Quando os Tzibukin se
casavam, as mais lindas noivas eram escolhidas para eles, como são escolhi­das
para os ricos. Assim, puseram-se à cata duma beldade para Anisim. Fisicamente
ele era de apa­rência insignificante, desinteressante, de constitui­ção fraca,
doentia; baixote, tinha faces bochechudas, rotundas, como se vivesse a soprar;
nunca piscava, o que lhe dava uma expressão atrevida, impertinen­te; possuía
barba escassa e ruiva, que ele metia na boca e chupinhava quando se punha a
pensar. Além disso, dava-se por vezes à fraqueza de beber, o que logo se
percebia por sua cara e maneira de andar. Contudo, quando lhe participaram que
lhe haviam encontrado a noiva, moça realmente bonita, ele re­plicou :


Ora, também pudera. Na família dos Tzibukin, deve-se convir, todos são bem
parecidos.

Muito
perto da cidade existia uma aldeia, Torguievo. Metade tinha sido, não fazia
muito, incor-. porada à cidade como subúrbio; a outra metade continuou aldeia.
Na primeira metade morava uma viúva com sua irmã numa pequenina casa. A irmã
era muito pobre e trabalhava a soldo diário para viver. Tinha uma filha, Lipa,
que também traba­lhava para viver. A beleza de Lipa era mais do que conhecida
em Torguievo, mas sua extrema pobreza metia medo à rapaziada. Chegou-se à conclusão
de que ou algum solteirão ou viúvo se casaria com ela, a despeito de sua
miséria, ou a "protegeria" sem maiores compromissos e ela estaria
assim em condi­ções de sustentar a mãe. Várvara ouviu falar em Lipa por alguma
agente matrimonial e dirigiu-se a Torguievo.

Combinou-se
uma reunião, como era de praxe, em casa da tia, com os competentes zakuslú(3)
e vi­nhos. Lipa foi metida em novo vestido cor-de-rosa, feito especialmente
para a ocasião; uma fita ver­melha como fogo fulgurava entre os seus cabelos.
Era um entezinho magro, pálido e fraco, de traços belos e delicados e pele
tisnada pelas inclemências do tempo. A expressão dos olhos era de uma criança,
confiante e inquisidora, e seu sorriso traduzia tris­teza, timidez. Era muito
jovem — uma mocinha não de todo desenvolvida, embora já em idade de casar.
Agradava sem dúvida, salvo quanto às mãos, muito grandes, masculinas, que agora
pendiam de ambos os lados, em abandono, como duas enormes garras.

 

(3)    Salgadinhos.

 

—  Ela
não tem fortuna… mas não devemos ligar a isso, foi dizendo o velho à tia.
Pois para nosso filho, Stepán, também escolhemos uma mulher de família pobre;
agora não há palavras que bastem para elogiá-la, tanto em casa como no
negócio… vale seu peso em ouro.

Lipa
estava em pé à porta e parecia dizer: "Façam comigo o que bem quiserem, eu
tenho confiança em vocês". Sua mãe, porém, Praskóvia, a jornaleira,
escondia-se pela cozinha, morta de medo.

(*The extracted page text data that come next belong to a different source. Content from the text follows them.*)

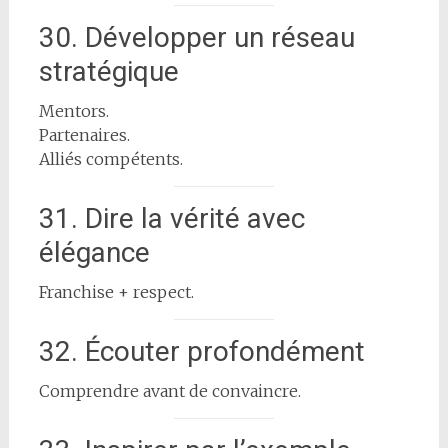
30. Développer un réseau
stratégique
Mentors.
Partenaires.
Alliés compétents.
31. Dire la vérité avec
élégance
Franchise + respect.
32. Écouter profondément
Comprendre avant de convaincre.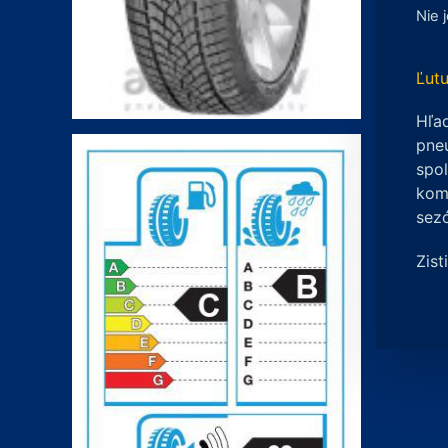
Nie 
Ľutu
Hľad
pneu
spo
komp
sez
Zist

Certa vez, em sua mocidade, um
comerciante, para quem ela lavava o assoalho, espezinhou-a raivosamente e isso
aterrorizou-a tanto que fugiu espavorida e o resto da vida o medo bramia em seu
peito. Sentada na cozinha, procurava escutar o que os hóspedes es­tavam a dizer
e persignava-se o tempo todo, com­primindo os dedos sobre a testa, os olhos
fixos na imagem do santo. Anisim, ligeiramente embriagado, abriu a porta da
cozinha e disse alegremente:

—  Por que
estás sentada para aí, querida mamachka?  Ficamos tristes sem tua
presença.

Praskóvia,
a tremer e apertando a mão de encon­tro ao seio caído e pelancudo, respondeu:

—  Obrigada,
que querem vocês lá? Estou muito agradecida a vocês…


Após essa
visita de reconhecimento, foi marcado o dia das bodas.

Em
casa, Anisim não fez mais nada senão passear de um cômodo para outro,
assoviando; depois, lembrando-se repentinamente de alguma coisa, parou,
tornou-se imóvel como uma estátua, absorto num pensamento, os olhos cravados no
chão como se qui­sesse vará-lo e atingir o centro da terra. Não ma­nifestava
satisfação por casar-se, ou ao menos por casar-se tão cedo — a primeira
segunda-feira depois do domingo de Páscoa — nem desejo de tornar a ver a noiva;
voltou a assoviar. Era evidente que se ca­sava apenas porque o pai e a madrasta
assim o que­riam e porque tal era o costume em sua aldeia: os filhos se casavam
para prover a casa de braços que trabalhassem. Não tinha pressa de se ir embora
e suas atitudes eram diferentes das de suas visitas an­teriores. Parecia,
também, inconsciente e suas res­postas eram quase sempre desconexas.